Nothing but the lines from the line with "байвал амьсгаадсан гэж" to the end of the records below should appear in the answer, each exactly as given.

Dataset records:

------------------------------------------------------------

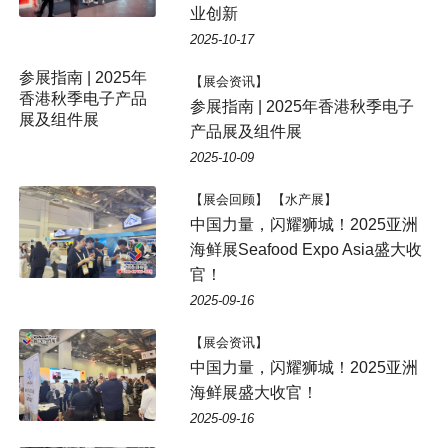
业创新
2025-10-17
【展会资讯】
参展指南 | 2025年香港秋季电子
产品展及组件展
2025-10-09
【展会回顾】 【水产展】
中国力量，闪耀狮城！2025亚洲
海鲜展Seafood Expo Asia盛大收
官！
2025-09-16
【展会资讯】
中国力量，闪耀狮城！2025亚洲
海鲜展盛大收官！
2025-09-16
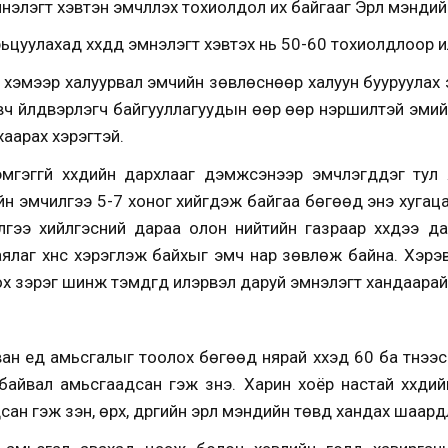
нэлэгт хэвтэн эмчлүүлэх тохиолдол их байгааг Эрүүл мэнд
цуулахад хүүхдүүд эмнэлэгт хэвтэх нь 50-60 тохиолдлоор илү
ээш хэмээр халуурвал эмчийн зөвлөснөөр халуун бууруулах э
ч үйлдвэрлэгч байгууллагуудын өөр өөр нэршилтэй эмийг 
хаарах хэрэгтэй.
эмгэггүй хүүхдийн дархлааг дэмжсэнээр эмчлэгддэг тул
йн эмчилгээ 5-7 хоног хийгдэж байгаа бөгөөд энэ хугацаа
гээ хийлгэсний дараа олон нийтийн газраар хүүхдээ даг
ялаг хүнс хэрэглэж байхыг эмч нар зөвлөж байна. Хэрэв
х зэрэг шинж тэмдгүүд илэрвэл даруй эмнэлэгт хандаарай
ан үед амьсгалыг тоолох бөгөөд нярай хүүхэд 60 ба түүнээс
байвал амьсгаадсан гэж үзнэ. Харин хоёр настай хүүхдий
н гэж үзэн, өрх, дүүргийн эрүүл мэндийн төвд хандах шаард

------------------------------------------------------------

◆ **TASK RESULT**
байвал амьсгаадсан гэж үзнэ. Харин хоёр настай хүүхдий
н гэж үзэн, өрх, дүүргийн эрүүл мэндийн төвд хандах шаард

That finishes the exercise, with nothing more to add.